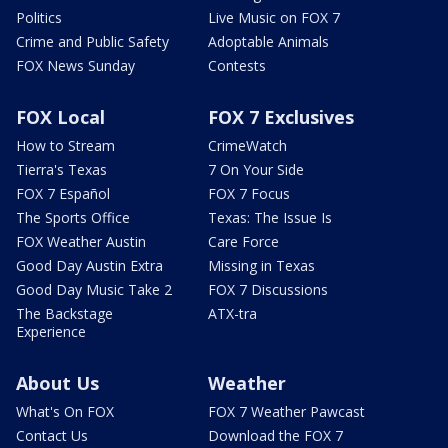
Politics
Live Music on FOX 7
Crime and Public Safety
Adoptable Animals
FOX News Sunday
Contests
FOX Local
FOX 7 Exclusives
How to Stream
CrimeWatch
Tierra's Texas
7 On Your Side
FOX 7 Español
FOX 7 Focus
The Sports Office
Texas: The Issue Is
FOX Weather Austin
Care Force
Good Day Austin Extra
Missing in Texas
Good Day Music Take 2
FOX 7 Discussions
The Backstage
ATX-tra
Experience
About Us
Weather
What's On FOX
FOX 7 Weather Pawcast
Contact Us
Download the FOX 7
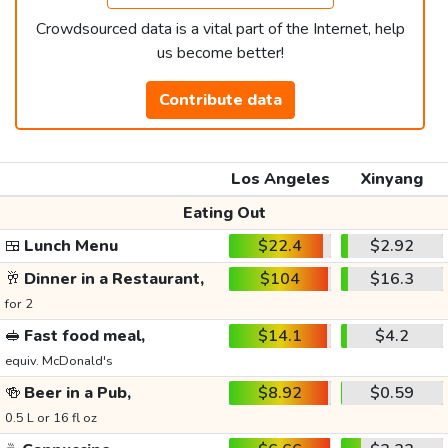
Crowdsourced data is a vital part of the Internet, help
us become better!
Contribute data
Los Angeles
Xinyang
Eating Out
🍱
Lunch Menu
$22.4
$2.92
🥂
Dinner in a Restaurant,
$104
$16.3
for 2
🥪
Fast food meal,
$14.1
$4.2
equiv. McDonald's
🍻
Beer in a Pub,
$8.92
$0.59
0.5 L or 16 fl oz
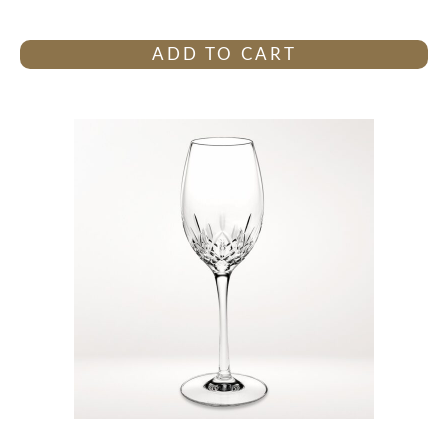
ADD TO CART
# # # #
Whenever a line of the data holds the string "Austin", pick that line out.

FOX Weather Austin
Good Day Austin Extra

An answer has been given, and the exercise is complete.